---------- Dataset extract

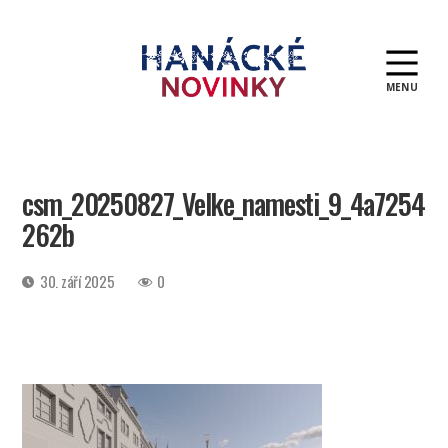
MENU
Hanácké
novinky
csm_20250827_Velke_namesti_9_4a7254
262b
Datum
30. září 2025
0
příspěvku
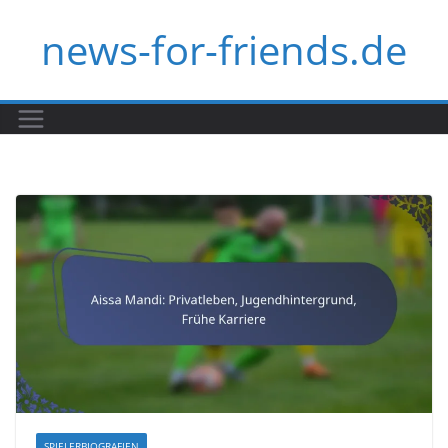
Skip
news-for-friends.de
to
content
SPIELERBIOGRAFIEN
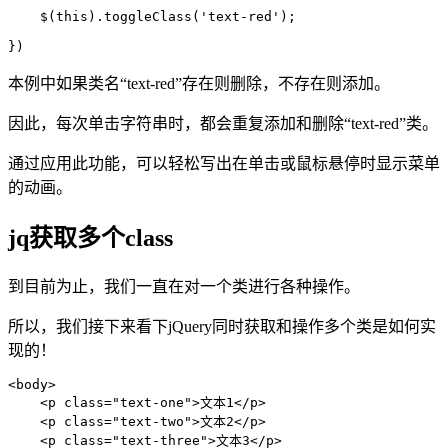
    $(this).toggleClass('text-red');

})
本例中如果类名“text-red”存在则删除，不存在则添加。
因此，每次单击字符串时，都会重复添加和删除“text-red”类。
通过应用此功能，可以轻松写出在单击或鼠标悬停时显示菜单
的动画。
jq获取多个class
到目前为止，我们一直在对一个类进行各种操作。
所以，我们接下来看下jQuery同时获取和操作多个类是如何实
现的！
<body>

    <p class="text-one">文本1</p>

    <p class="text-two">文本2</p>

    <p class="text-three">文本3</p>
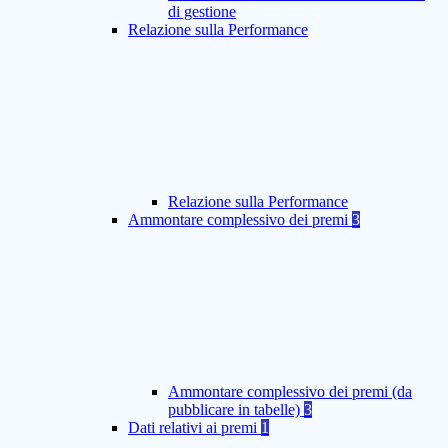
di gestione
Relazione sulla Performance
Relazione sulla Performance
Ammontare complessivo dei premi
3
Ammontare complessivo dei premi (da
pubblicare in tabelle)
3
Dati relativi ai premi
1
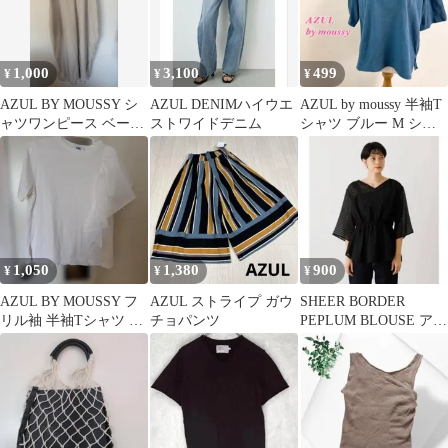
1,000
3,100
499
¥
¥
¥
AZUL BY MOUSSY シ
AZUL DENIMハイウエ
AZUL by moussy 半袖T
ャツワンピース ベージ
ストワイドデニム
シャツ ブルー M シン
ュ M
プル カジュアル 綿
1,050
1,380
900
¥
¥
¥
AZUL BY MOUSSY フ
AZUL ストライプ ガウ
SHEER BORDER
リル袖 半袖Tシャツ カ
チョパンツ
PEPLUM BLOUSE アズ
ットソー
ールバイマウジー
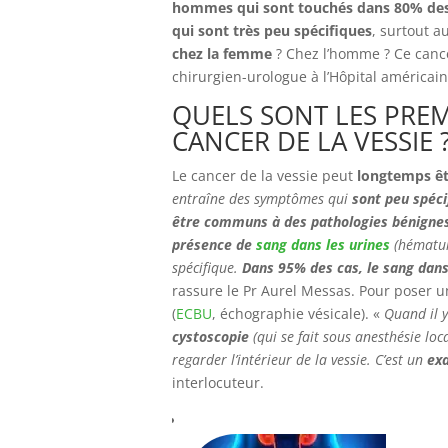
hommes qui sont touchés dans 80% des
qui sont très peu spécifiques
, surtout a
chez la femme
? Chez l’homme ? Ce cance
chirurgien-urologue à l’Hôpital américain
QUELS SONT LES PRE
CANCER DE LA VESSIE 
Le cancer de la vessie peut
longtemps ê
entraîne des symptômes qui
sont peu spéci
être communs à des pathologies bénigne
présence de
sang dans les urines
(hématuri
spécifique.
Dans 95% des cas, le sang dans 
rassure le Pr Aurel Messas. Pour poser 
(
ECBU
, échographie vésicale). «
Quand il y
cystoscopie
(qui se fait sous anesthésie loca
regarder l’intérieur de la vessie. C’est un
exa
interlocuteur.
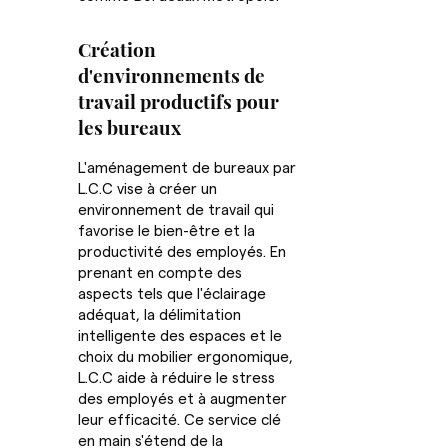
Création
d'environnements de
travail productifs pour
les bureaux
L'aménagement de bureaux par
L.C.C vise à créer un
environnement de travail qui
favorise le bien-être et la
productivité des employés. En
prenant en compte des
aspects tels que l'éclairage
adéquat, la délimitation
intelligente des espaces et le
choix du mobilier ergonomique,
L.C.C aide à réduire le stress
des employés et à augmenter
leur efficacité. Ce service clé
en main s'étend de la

--------------------

◆ **Directions**
Some lines above hold the word "sang". Copy all of them.

◆ **Answer below**
sang dans les urines
Dans 95% des cas, le sang dans 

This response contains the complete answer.